**EXERCISE:** Go through the records and show each line where the word "trading" occurs.

**DATASET EXCERPTS:**

┄┄┄┄┄┄┄┄┄┄┄┄┄┄┄┄┄┄┄┄

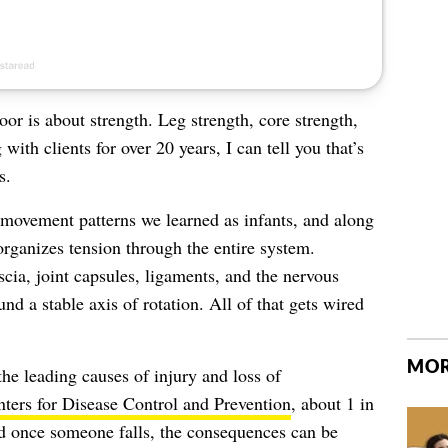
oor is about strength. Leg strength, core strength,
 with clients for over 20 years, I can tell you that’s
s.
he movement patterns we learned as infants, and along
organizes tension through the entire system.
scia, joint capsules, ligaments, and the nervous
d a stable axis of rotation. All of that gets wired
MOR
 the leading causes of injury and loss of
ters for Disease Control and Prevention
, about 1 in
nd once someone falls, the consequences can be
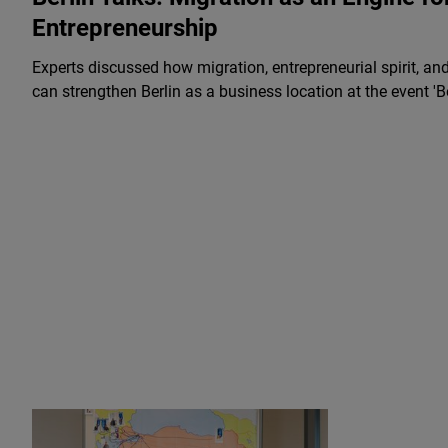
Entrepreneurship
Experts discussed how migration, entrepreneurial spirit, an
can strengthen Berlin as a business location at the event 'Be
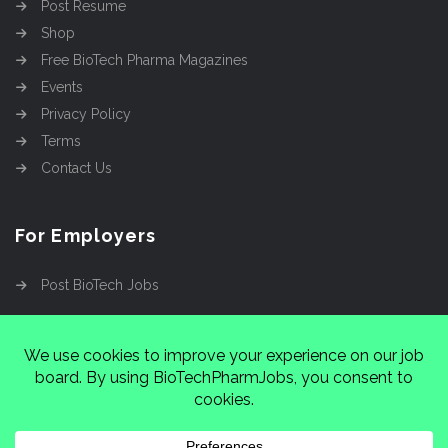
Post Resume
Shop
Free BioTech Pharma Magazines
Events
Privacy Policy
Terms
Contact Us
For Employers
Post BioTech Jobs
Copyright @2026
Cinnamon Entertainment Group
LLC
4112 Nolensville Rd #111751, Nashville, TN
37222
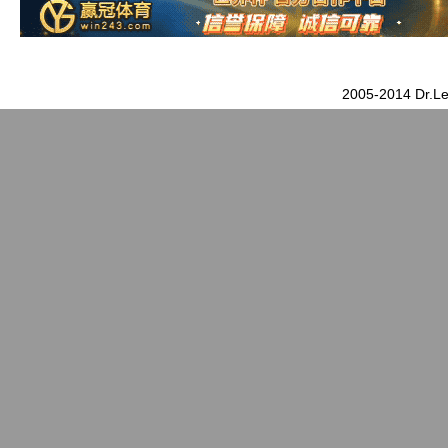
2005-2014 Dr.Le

┄┄┄┄┄┄┄┄┄┄┄┄┄┄┄┄┄┄┄┄

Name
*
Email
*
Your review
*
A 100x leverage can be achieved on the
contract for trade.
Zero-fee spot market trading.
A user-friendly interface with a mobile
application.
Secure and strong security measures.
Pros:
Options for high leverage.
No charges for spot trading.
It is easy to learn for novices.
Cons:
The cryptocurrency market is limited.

┄┄┄┄┄┄┄┄┄┄┄┄┄┄┄┄┄┄┄┄

**TASK RESPONSE:**
Zero-fee spot market trading.
No charges for spot trading.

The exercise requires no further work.